The tumor inhibition rate of the liposomes. A, 5% glucose; B, blank liposome; C, taxol injection 10 mg/kg; D, cabazitaxel injection 2.5 mg/kg; E, β-elemene liposome 25 mg/kg; F, cabazitaxel liposome 2.5 mg/kg; G, cabazitaxel-β-elemene complex liposome 0.625 mg/kg after the first 2.5 mg/kg. *Compared with the 5% glucose group, there was a statistically significant difference (p < 0.01). Compared with the 5% glucose group, the statistics parameter of the cabazitaxel injection group was t = −11.870, p < 0.01; that of the β-elemene liposome group was t = −10.095, p < 0.01; that of the cabazitaxel liposome was t = −15.615, p < 0.01; and that of the cabazitaxel-β-elemene complex liposome was t = −11.824, p < 0.01. **Compared with the taxol injection group, there was a statistically significant difference (p < 0.01).

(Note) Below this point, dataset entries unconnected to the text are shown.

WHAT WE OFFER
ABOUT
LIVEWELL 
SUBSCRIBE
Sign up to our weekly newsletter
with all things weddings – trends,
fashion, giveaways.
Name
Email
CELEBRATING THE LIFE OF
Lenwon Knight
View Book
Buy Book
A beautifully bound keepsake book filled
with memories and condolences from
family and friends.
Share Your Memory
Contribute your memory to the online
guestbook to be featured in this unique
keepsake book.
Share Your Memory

Compared with the taxol injection group, the statistics parameter of the cabazitaxel injection was t = −8.294, p < 0.01; that of the β-elemene liposome group was t = −5.648, p < 0.01; that of the cabazitaxel liposome was t = −10.461, p < 0.01; that of the cabazitaxel-β-elemene complex liposome was t = −7.091, p < 0.01. Compared with the cabazitaxel injection group, the statistics parameter of the cabazitaxel-β-elemene complex liposome group was t = 1.842, p > 0.05, there was no statistically significant difference. Compared with the β-elemene liposome group, the statistics parameter of the cabazitaxel-β-elemene complex liposome group was t = −1.669, p > 0.05, there was no statistically significant difference. The tumor inhibition rates of group B, C, D, E, F, G were 13.53% ± 9.81%, 24.33% ± 10.67%, 58.40% ± 5.81%, 47.62% ± 6.25%, 63.46% ± 3.27%, and 52.71% ± 7.18%, respectively.